Thio Li-ann - Career As Law Academic

Career As Law Academic

Thio joined the Faculty of Law of the NUS as a Senior Tutor in 1991, and was appointed Lecturer in 1992. That same year she embarked on postgraduate law studies at Harvard Law School on a National University of Singapore Overseas Graduate Scholarship, and obtained a Master of Laws (LL.M.) in 1993. She returned to NUS, where in 1997 she was appointed an Assistant Professor. Between 1997 and 2000 she carried out Ph.D. research at the University of Cambridge on another NUS Overseas Graduate Scholarship, and was duly conferred this degree in 2000. Her Ph.D. dissertation, entitled Managing Babel: The International Legal Protection of Minorities in the Twentieth Century, was subsequently published by Martinus Nijhoff Publishers in 2005. In June 2000 she was appointed an Associate Professor, and achieved the rank of full Professor in July 2006. Her research interests are the following:

  • Constitutionalism and human rights in Asia.
  • Domestic and comparative perspectives of constitutional law and administrative law.
  • International human rights law and the rights of peoples.
  • Law and religion.
  • Public international law, its history and theory.

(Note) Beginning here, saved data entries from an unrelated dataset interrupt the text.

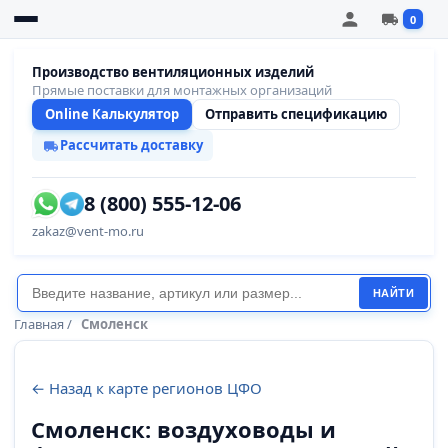
0
Производство вентиляционных изделий
Прямые поставки для монтажных организаций
Online Калькулятор
Отправить спецификацию
Рассчитать доставку
8 (800) 555-12-06
zakaz@vent-mo.ru
НАЙТИ
Главная
/
Смоленск
← Назад к карте регионов ЦФО
Смоленск: воздуховоды и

Thio was Young Asian Scholar at the Melbourne University Law School in 1997, was ranked as an NUS Excellent Teacher in 2001–2002 and 2002–2003, and was given a Young Researcher Award by NUS in 2004. In March 2006, she was a Visiting Lecturer at the Faculty of Law of the University of Hong Kong, where she was one of the academics teaching a course on "National Protection of Human Rights". In September of that year she returned to the University of Melbourne as a Senior Fellow of its Graduate Law Programme to teach a course entitled "Constitutionalism in Asian Societies".

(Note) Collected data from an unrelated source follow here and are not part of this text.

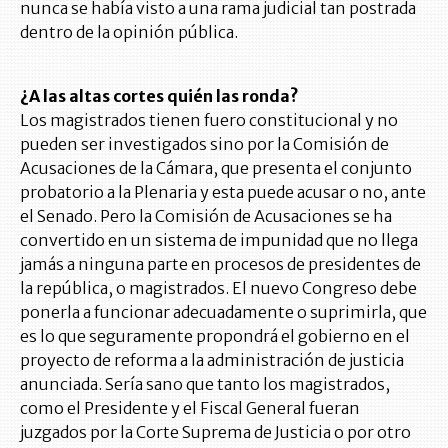
nunca se había visto a una rama judicial tan postrada
dentro de la opinión pública.
¿A las altas cortes quién las ronda?
Los magistrados tienen fuero constitucional y no
pueden ser investigados sino por la Comisión de
Acusaciones de la Cámara, que presenta el conjunto
probatorio a la Plenaria y esta puede acusar o no, ante
el Senado. Pero la Comisión de Acusaciones se ha
convertido en un sistema de impunidad que no llega
jamás a ninguna parte en procesos de presidentes de
la república, o magistrados. El nuevo Congreso debe
ponerla a funcionar adecuadamente o suprimirla, que
es lo que seguramente propondrá el gobierno en el
proyecto de reforma a la administración de justicia
anunciada. Sería sano que tanto los magistrados,
como el Presidente y el Fiscal General fueran
juzgados por la Corte Suprema de Justicia o por otro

Thio served as Chief Editor of the Singapore Journal of International & Comparative Law between 2000 and 2003, and since 2005 has been General Editor of the Asian Yearbook of International Law. She is also on the editorial or advisory boards of the Singapore Yearbook of International Law, the New Zealand Yearbook of International Law (since 2003) and Human Rights & International Legal Discourse (since 2006), and is Corresponding Editor (Singapore) for Blaustein & Flanz's Constitutions of the Countries of the World (since 2001) and the International Journal of Constitutional Law (since 2001). Since 2001 she has also been a contributor on constitutional and administrative law to the Singapore Academy of Law Annual Review of Singapore Cases.

Thio appeared as an expert witness before the Federal Court of Australia in the extradition of Michael McCrea to Singapore to stand trial for murder (2003), and as a consultant to a delegation of the House of Representatives of Japan (30 September 2002) and to the University of Warwick on academic freedom issues (2005).